Sabato della settimana santa

15 aprile 2017

La morte è sempre drammatica. E’ l’ultimo termine. I giorni dopo la morte non possono essere altro che drammatici. Sono spesso banali e senza colore, l’inizio di una lenta, inarrestabile depressione. Coloro che si sentono abbandonati su questa vuota riva dell’esistenza iniziano ad adattarsi allo spazio vuoto, il vuoto lasciato loro da colui che amavano. Le loro vite erano un tempo avvolte attorno a quella persona, in modi di cui erano non del tutto consapevoli, e ad una profondità di cui non si erano mai accorti.

Deve essere così per quelli che furono personalmente colpiti dalla morte di Gesù sulla croce. Gli spettatori e la folla assetata di sangue lo dimenticarono presto, solo un’altra vittima dei tempi violenti in cui si viveva. La sua famiglia ed i suoi amici devono essere passati attraverso una gamma di sentimenti, dalla vergogna e la colpa alla delusione, al timore e alla rabbia.

Noi abbiamo bisogno di questo tempo per fare lutto e provare dolore ed anche, a volte, disperazione o rabbia. Il Sabato santo simboleggia questo tempo, uno spartiacque senz’acqua, un ponte rotto a metà, una sedia vuota, un letto occupato a metà.

Tuttavia questo è vero in superficie. Ma, nel profondo, sentiamo il missile dello spirito di Cristo che penetra in tutti i livelli nascosti, dimenticati e sepolti della coscienza. Essi sono presenti in noi, se solo ne avessimo idea, dall’inizio dell’evoluzione dell’umanità. Ma vorremmo quasi non saperlo perché ci confonde sapere quanti stadi di sviluppo pre-umano sono ancora presenti in noi, quanti antenati abbiamo.

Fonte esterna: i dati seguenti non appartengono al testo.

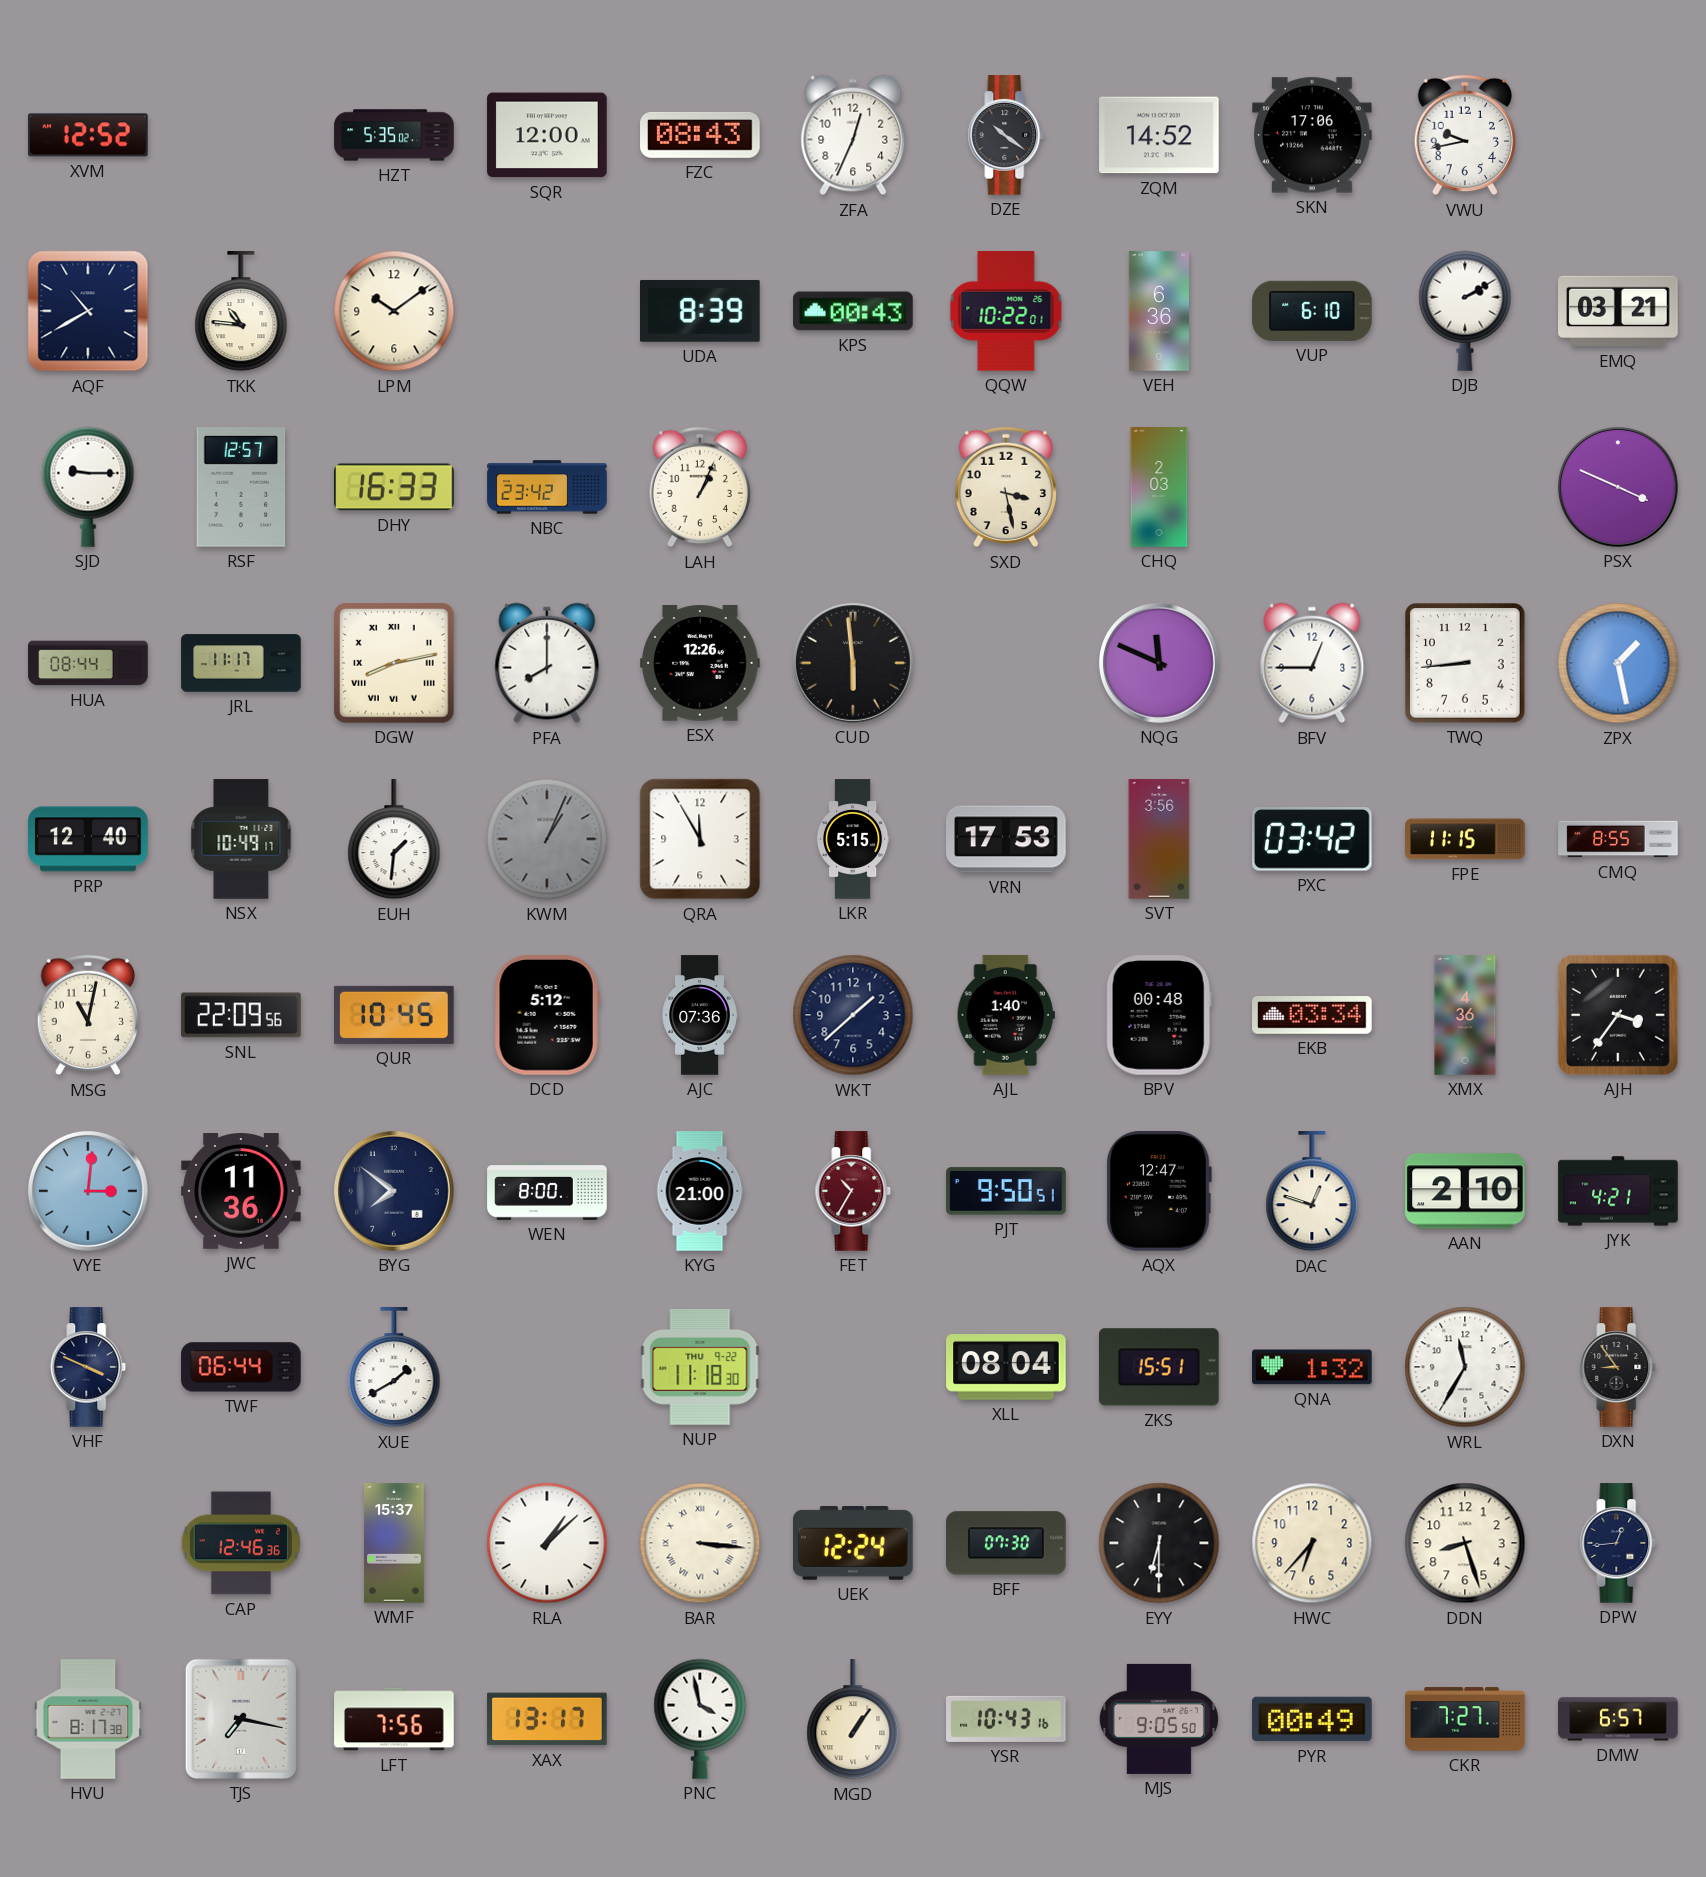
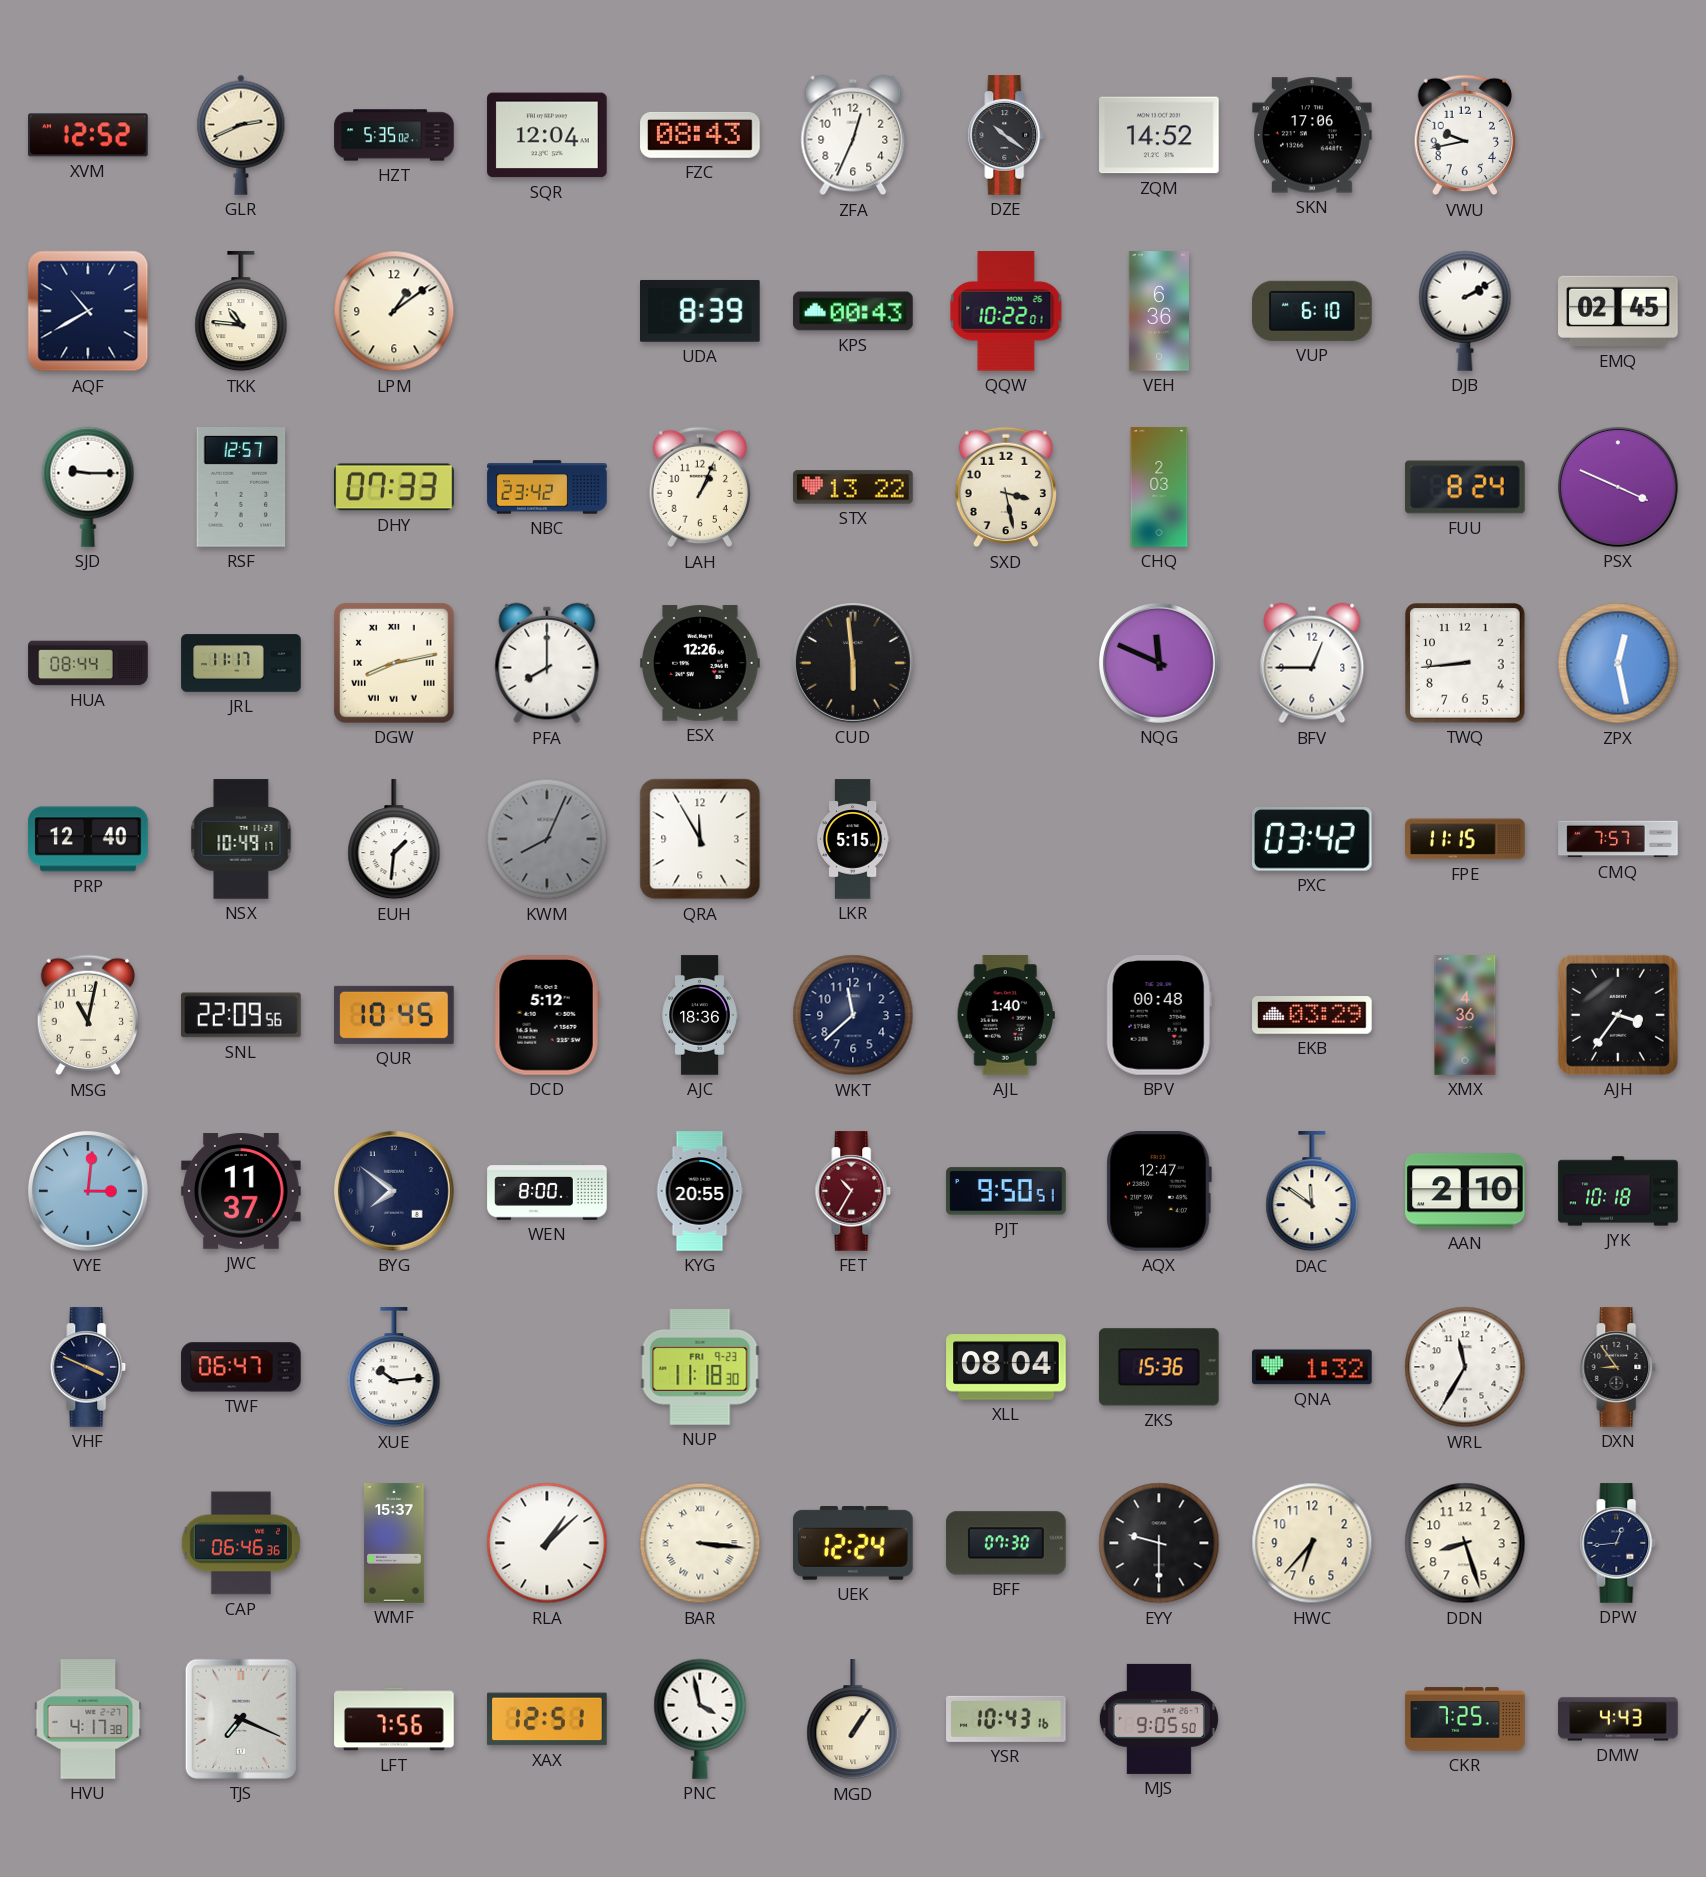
GLR: none -> 2:41
SQR: 12:00 -> 12:04
LPM: 10:09 -> 1:09
EMQ: 03:21 -> 02:45
DHY: 16:33 -> 07:33
STX: none -> 13:22
FUU: none -> 8:24
ZPX: 1:28 -> 12:28
KWM: 1:04 -> 8:04
VRN: 17:53 -> none
SVT: 3:56 -> none
CMQ: 8:55 -> 7:57
AJC: 07:36 -> 18:36
WKT: 1:38 -> 11:38
EKB: 03:34 -> 03:29
JWC: 11:36 -> 11:37
KYG: 21:00 -> 20:55
DAC: 12:48 -> 11:51
JYK: 4:21 -> 10:18
TWF: 06:44 -> 06:47
XUE: 1:40 -> 10:14
NUP date: THU 9-22 -> FRI 9-23
ZKS: 15:51 -> 15:36
CAP: 12:46 -> 06:46
EYY: 6:30 -> 9:30
HVU: 8:17 -> 4:17
TJS: 7:17 -> 7:19
XAX: 13:17 -> 12:51
PYR: 00:49 -> none
CKR: 7:27 -> 7:25
DMW: 6:57 -> 4:43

Mentre Gesù non ancora risorto attraversa gli inferi, noi siamo in attesa della sua resurrezione nella realtà umana, nella quale ci riconosciamo. Ma lo riconosceremo da risorto? Presto ci accorgeremo di come siamo cambiati, di come catene un tempo pesanti sono diventate più leggere, allentate se le volessimo saggiare. Cominceremo, nei secoli a venire, a sperimentare come una nuova pace rimpiazzi le vecchie paure, una nuova gentilezza le antiche violenze. Vedremo crescere connessioni tra il preconscio ed il conscio. Intuizioni riguardo la giustizia, la libertà e la dignità umana, la religione e le relazioni umane emergono da questa nuova consapevolezza in cui l’umano è compreso alla luce della sua sorgente e del suo fine.

Ma lo riconosceremo da risorto? Lui che ha detto “tu ed io formiamo una persona indivisa”?